*Task*. Copy out each line featuring the string "could" from the entries beneath.

─── Source material

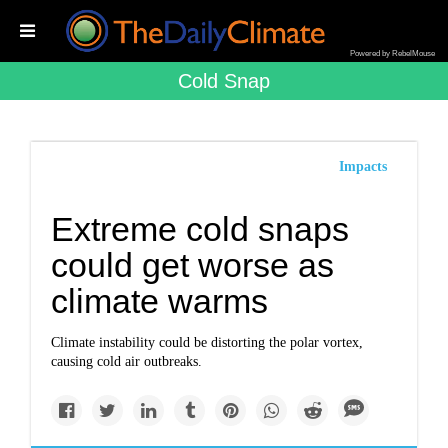
Powered by RebelMouse
Cold Snap
Impacts
Extreme cold snaps
could get worse as
climate warms
Climate instability could be distorting the polar vortex,
causing cold air outbreaks.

──────

*Your solution*.
could get worse as
Climate instability could be distorting the polar vortex,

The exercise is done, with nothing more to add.